# Far Cry 2 IQ and performance optimization guide - tips and tricks.



## newconroer (Oct 29, 2008)

EDIT:

Another 'hotfix' for AMD/ATi has been released, as of Wednesday the 29th, October.
You can view information and find a link here:
http://forums.techpowerup.com/showthread.php?t=75020

If you are using an Nvidia GT200 card, it is recommended to use the (currently) Beta 180.43 drivers.
If you are using an Nvidia non GT200 card, you may encounter issues with the BETA drivers while running Far Cry 2. Another option is to use the latest WHQL.

_AMD/ATi users:_

*Edge Detect and Adaptive Anti Aliasing:* The game will not render the increased IQ enough for you to notice, and the performance hit is something you will notice, in a bad way.
*High Quality AF*: This is not recognized by the game, leave it off.
*Texture Preference*: "High Quality" is not recognized by the game, leave it off.
*MipPap Detail Level*: "High Quality" is not recognized by the game, leave it off.
*Flip Queue size*. This is usually up to the individual, though no specific variable or 'undefined' seems to make a difference. I would leave it on 3, and also head to your Far Cry 2 user folder (My Documents/My Games/Far Cry 2/)
and edit the GamerProfile.xml. There is a line near the top that reads:  MaxDriverBufferedFrames="0" (by default). Changing to a value of "3" can reduce any possible conflicts.
*Catalyst A.I*.: For some ATi cards, setting this to "Low" or "Normal," can result in increased performance up to several frames on average. "Advanced," and "High" seem to attempt to make too much work out of simple situations, thus reducing performance.


_Nvidia users:_

*Gamma correction*: I did not see a difference in either IQ or performance.
*Transparency AntiAliasing*: The game will not render the increased IQ, when this is set to "Super" sample mode. Though the performance loss may be noticeable. Using "Multi" sample may not provide a difference in either IQ or performance, but if it makes you feel better, use it.
*Texture Quality*: "High Quality" is not recognized by the game, leave it off.
*Force MipMaps*: "Off" This is not necessary for this application.
*Max Pre-rendered frames:* This is usually up to the individual, though no specific variable or 'undefined' seems to make a difference. I would leave it on 3, and also head to your Far Cry 2 user folder (My Documents/My Games/Far Cry 2/) and edit the GamerProfile.xml. There is a line near the top that reads:  MaxDriverBufferedFrames="0" (by default). Changing to a value of "3" can reduce any possible conflicts.
*Multi-Thread*: I always force this on, but if you have issues, using "Auto" or "Off" for troubleshooting, is recommended.

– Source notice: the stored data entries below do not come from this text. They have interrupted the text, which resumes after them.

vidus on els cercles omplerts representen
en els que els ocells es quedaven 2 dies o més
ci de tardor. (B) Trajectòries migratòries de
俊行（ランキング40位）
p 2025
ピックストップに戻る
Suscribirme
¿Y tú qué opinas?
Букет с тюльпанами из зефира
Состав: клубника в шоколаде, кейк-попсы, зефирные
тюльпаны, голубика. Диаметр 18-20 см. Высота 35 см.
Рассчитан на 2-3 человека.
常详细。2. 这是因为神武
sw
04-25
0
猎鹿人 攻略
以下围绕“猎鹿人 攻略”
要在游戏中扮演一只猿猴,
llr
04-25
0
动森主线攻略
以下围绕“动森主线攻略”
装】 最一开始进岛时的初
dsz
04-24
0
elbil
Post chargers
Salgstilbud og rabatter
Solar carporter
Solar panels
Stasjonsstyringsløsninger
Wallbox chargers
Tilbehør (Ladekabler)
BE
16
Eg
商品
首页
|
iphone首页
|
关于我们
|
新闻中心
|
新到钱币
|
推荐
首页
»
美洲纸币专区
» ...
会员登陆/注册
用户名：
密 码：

-------------------------------------------------------------------------------

*Starter - general recommendation:*

*DX10* - IQ: You will see smoother water reflections, and possibly more shadow coverage on distant landscaping(remember that shadow coverage can be manually controlled through the console).
                 - Performance: Noticeably worse for some users, particularly ATi GPU owners : The small IQ gains do not justify the performance degredation.
*DX9 Vista* - IQ: Overall identical to DX10, minus the contrasting water reflections and shadow coverage.
                       - Performance: Noticeably better for a large portion of users(this may vary from system to system).
*DX9 XP* - IQ: Overall identical to DX10, minus the contrasting water reflections and shadow coverage.
                    - Performance: Noticeably better for a large portion of users[although only slightly compared to Vista DX9](this may vary from system to system).

*AA* - 2X or 4X (High end GPU users might opt for 4X. In some situations it will provide better performance, and/or the performance loss is so minute, that it's worth it)
*Vsync *- Optional, performance loss is marginal (this may vary from system to system)

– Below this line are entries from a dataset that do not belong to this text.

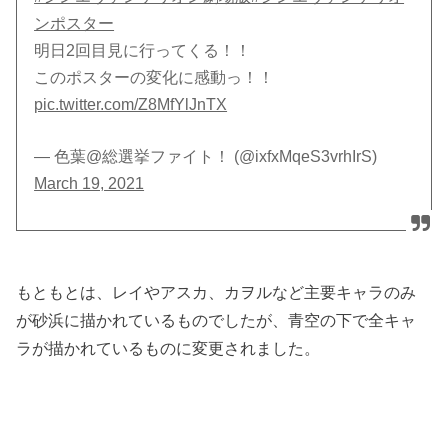
ンポスター
明日2回目見に行ってくる！！
このポスターの変化に感動っ！！
pic.twitter.com/Z8MfYlJnTX
— 色葉@総選挙ファイト！ (@ixfxMqeS3vrhIrS)
March 19, 2021
もともとは、レイやアスカ、カヲルなど主要キャラのみ
が砂浜に描かれているものでしたが、青空の下で全キャ
ラが描かれているものに変更されました。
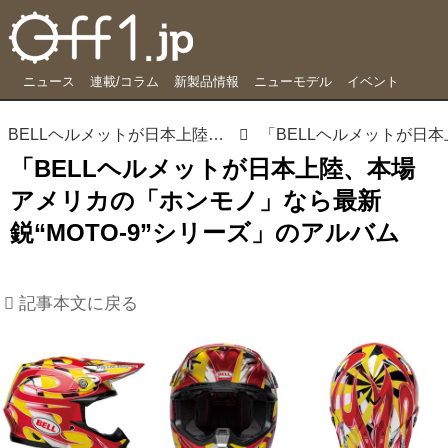
ニュース
連載/コラム
新製品情報
ニューモデル
イベント
BELLヘルメットが日本上陸、本場アメリカの「ホンモノ」なら最新鋭“MOTO-9”シリーズ
「BELLヘルメットが日本上陸、本場
アメリカの「ホンモノ」なら最新
鋭“MOTO-9”シリーズ」のアルバム
記事本文に戻る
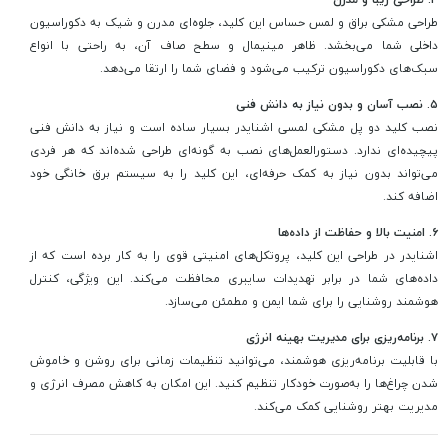
طراحی مشکی براق و لمس حساس این کلید، جلوه‌ای مدرن و شیک به دکوراسیون
داخلی شما می‌بخشد. ظاهر مینیمال و سطح صاف آن، به راحتی با انواع
سبک‌های دکوراسیون ترکیب می‌شود و فضای شما را ارتقا می‌دهد.
۵. نصب آسان و بدون نیاز به دانش فنی
نصب کلید دو پل مشکی لمسی اشنایدر بسیار ساده است و نیاز به دانش فنی
پیچیده‌ای ندارد. دستورالعمل‌های نصب به گونه‌ای طراحی شده‌اند که هر فردی
می‌تواند بدون نیاز به کمک حرفه‌ای، این کلید را به سیستم برق خانگی خود
اضافه کند.
۶. امنیت بالا و حفاظت از داده‌ها
اشنایدر در طراحی این کلید، پروتکل‌های امنیتی قوی را به کار برده است که از
داده‌های شما در برابر تهدیدات سایبری محافظت می‌کند. این ویژگی، کنترل
هوشمند روشنایی را برای شما ایمن و مطمئن می‌سازد.
۷. برنامه‌ریزی برای مدیریت بهینه انرژی
با قابلیت برنامه‌ریزی هوشمند، می‌توانید تنظیمات زمانی برای روشن و خاموش
شدن چراغ‌ها را به‌صورت خودکار تنظیم کنید. این امکان به کاهش مصرف انرژی و
مدیریت بهتر روشنایی کمک می‌کند.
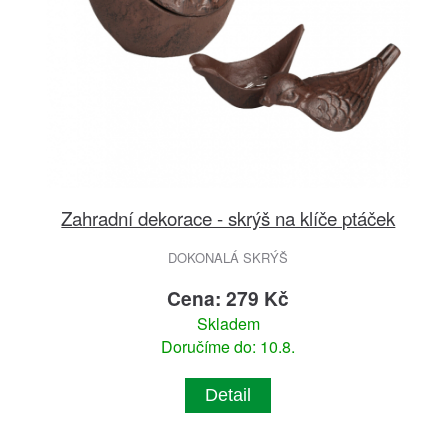
Zahradní dekorace - skrýš na klíče ptáček
DOKONALÁ SKRÝŠ
Cena: 279 Kč
Skladem
Doručíme do: 10.8.
Detail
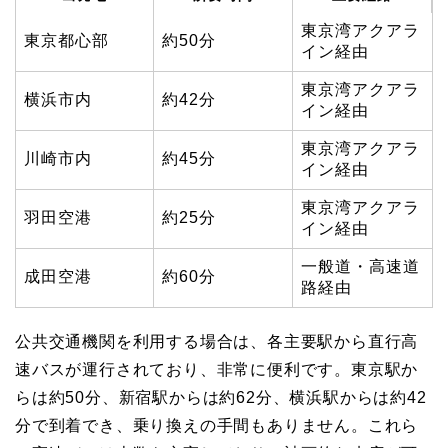
東京湾アクアラ
東京都心部
約50分
イン経由
東京湾アクアラ
横浜市内
約42分
イン経由
東京湾アクアラ
川崎市内
約45分
イン経由
東京湾アクアラ
羽田空港
約25分
イン経由
一般道・高速道
成田空港
約60分
路経由
公共交通機関を利用する場合は、各主要駅から直行高
速バスが運行されており、非常に便利です。東京駅か
らは約50分、新宿駅からは約62分、横浜駅からは約42
分で到着でき、乗り換えの手間もありません。これら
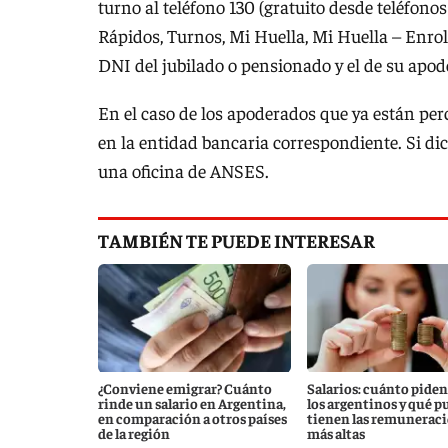
turno al teléfono 130 (gratuito desde teléfonos 
Rápidos, Turnos, Mi Huella, Mi Huella – Enrol
DNI del jubilado o pensionado y el de su apod
En el caso de los apoderados que ya están per
en la entidad bancaria correspondiente. Si dic
una oficina de ANSES.
TAMBIÉN TE PUEDE INTERESAR
¿Conviene emigrar? Cuánto
Salarios: cuánto piden
rinde un salario en Argentina,
los argentinos y qué p
en comparación a otros países
tienen las remunerac
de la región
más altas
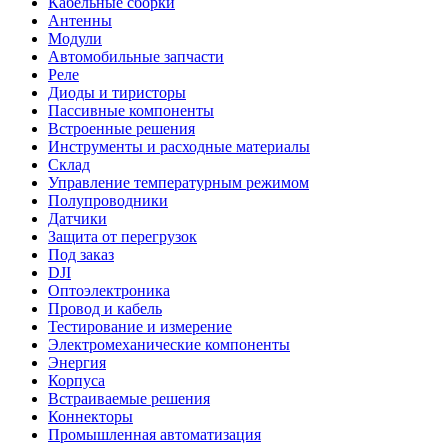
Кабельные сборки
Антенны
Модули
Автомобильные запчасти
Реле
Диоды и тиристоры
Пассивные компоненты
Встроенные решения
Инструменты и расходные материалы
Склад
Управление температурным режимом
Полупроводники
Датчики
Защита от перегрузок
Под заказ
DJI
Оптоэлектроника
Провод и кабель
Тестирование и измерение
Электромеханические компоненты
Энергия
Корпуса
Встраиваемые решения
Коннекторы
Промышленная автоматизация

Note that for the settings below, while a lot of users report that moving from Ultra High to Very High, makes no noticeable image impact, you should also remember however, that the majority them can actually hurt performance on high-end systems, if you do not use the maximum available setting. The exception to this rule would be Shadows and Geometry, which will be mentioned below.[/I]

*Real Trees* - Very High (Max) A setting of Medium or lower results in static, non moving trees. High to Very High seems to have no IQ difference or performance difference.
*Fire* - Very High (Max)  Using High instead of Very High seems to affect the color grading and particle density of the flames, though it's very hard to see the difference. Performance seems irrelevant.
*Physic* - Very High (Max)  I haven't figured out the extent of this parameter. I imagine in battle situations, a lower setting may improve performance for some people, but this hasn't been the case for myself.

*Vegetation *- Very High (Max)  Performance and IQ between Very High and High seems irrelevant.
*Shading *- Ultra High (Max) Performance and IQ between Ultra High and Very High seems irrelevant.
*Terrain* - Ultra High (Max) Performance and IQ between Ultra High and Very High seems irrelevant.
*Geometry** - Very High Performance between Ultra High and Very High can result in a difference of a few to several frames. I cannot see a loss in IQ. Moving from Very High to High seems irrelevant. *Moving to Medium, is a considerably large performance boost.* The downside is that you lose some of the density and 'fullness' of objects and sprites such as trees (though they seem to be the thing most affected). However you can rectify this issue, with the GFX_LODScale console setting listed beneath this section.
*Post* - High (Max) Performance between High and Medium seems irrelevant, as does IQ.
*Texture* - Ultra High (Max)Performance and IQ between Ultra High and Very High seems irrelevant.
*Shadow**** - Very High Performance between Ultra High and Very High can result in a difference of a few to several frames. I cannot see a loss in IQ
*Ambient* - High (Max)**  Performance between High and Medium seems irrelevant, as does IQ.
*HDR/Bloom***** - On/Off Performance with Bloom and/or HDR on, can be sever for some, and irrelevant for others. This is purely down to the user's hardware.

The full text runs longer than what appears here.